__Your instructions__
Search term "reciclar": please copy every line of the records below that contains it.
** Provided data follows **
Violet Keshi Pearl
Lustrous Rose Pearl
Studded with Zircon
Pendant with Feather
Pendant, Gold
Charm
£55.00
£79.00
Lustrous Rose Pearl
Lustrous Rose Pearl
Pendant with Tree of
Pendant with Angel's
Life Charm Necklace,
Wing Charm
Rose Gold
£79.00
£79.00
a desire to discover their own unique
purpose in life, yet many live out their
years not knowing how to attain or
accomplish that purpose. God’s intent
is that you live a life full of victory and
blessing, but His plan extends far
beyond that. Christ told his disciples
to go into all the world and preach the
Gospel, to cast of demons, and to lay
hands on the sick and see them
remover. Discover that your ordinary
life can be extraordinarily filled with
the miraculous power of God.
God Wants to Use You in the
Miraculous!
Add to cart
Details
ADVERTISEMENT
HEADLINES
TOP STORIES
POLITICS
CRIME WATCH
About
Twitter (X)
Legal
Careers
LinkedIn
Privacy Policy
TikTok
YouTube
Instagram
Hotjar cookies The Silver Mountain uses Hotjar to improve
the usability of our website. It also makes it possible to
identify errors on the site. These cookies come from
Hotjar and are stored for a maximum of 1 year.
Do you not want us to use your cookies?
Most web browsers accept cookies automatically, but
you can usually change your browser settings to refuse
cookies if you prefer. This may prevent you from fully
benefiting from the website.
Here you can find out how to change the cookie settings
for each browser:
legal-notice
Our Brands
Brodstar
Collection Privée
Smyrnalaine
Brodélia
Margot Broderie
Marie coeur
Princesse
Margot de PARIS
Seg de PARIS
** End of Provided data **
** Provided data follows **
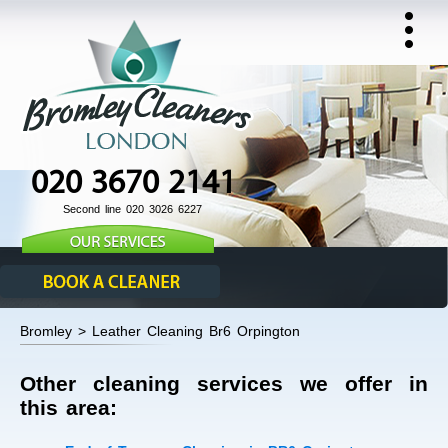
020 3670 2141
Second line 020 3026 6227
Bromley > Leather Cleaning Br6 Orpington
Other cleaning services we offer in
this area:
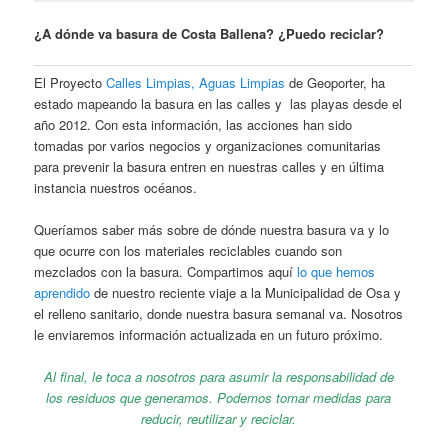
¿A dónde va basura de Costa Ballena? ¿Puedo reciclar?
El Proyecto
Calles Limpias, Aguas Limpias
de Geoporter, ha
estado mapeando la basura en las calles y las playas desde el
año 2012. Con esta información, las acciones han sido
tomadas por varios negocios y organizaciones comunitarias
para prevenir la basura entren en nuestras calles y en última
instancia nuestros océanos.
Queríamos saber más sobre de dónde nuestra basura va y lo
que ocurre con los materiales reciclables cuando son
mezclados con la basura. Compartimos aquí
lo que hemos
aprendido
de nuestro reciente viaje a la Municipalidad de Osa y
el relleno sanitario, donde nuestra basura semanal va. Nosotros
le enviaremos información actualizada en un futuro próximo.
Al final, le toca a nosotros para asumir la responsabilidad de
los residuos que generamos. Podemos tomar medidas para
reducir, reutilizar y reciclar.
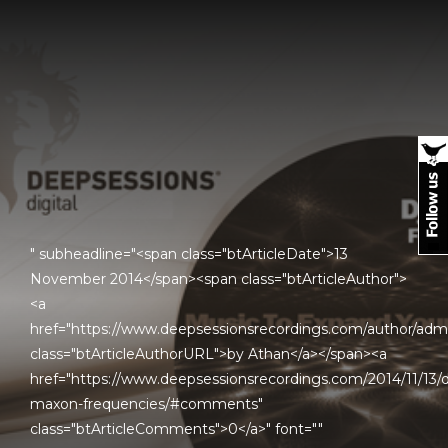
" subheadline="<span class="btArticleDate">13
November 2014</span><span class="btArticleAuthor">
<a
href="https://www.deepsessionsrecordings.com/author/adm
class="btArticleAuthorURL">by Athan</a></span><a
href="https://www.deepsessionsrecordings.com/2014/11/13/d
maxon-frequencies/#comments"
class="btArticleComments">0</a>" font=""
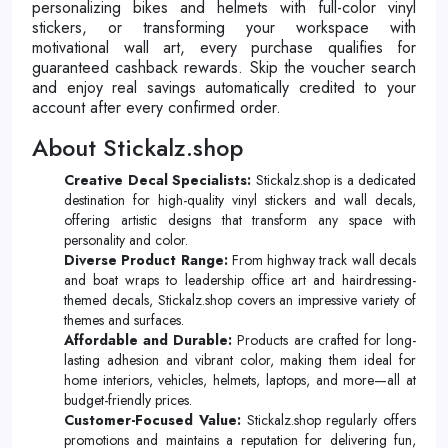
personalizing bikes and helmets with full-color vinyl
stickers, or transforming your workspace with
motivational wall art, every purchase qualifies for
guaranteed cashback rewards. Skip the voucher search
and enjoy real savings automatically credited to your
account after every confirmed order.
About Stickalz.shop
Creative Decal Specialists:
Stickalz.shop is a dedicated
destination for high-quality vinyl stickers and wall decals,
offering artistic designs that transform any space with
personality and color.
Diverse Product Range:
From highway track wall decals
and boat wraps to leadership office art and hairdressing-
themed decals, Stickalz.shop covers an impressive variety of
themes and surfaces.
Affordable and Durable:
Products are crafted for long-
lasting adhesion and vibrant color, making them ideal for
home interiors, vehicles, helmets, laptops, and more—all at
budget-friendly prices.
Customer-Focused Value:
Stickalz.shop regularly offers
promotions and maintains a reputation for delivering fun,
** End of Provided data **
__Exercise result__
¿A dónde va basura de Costa Ballena? ¿Puedo reciclar?
reducir, reutilizar y reciclar.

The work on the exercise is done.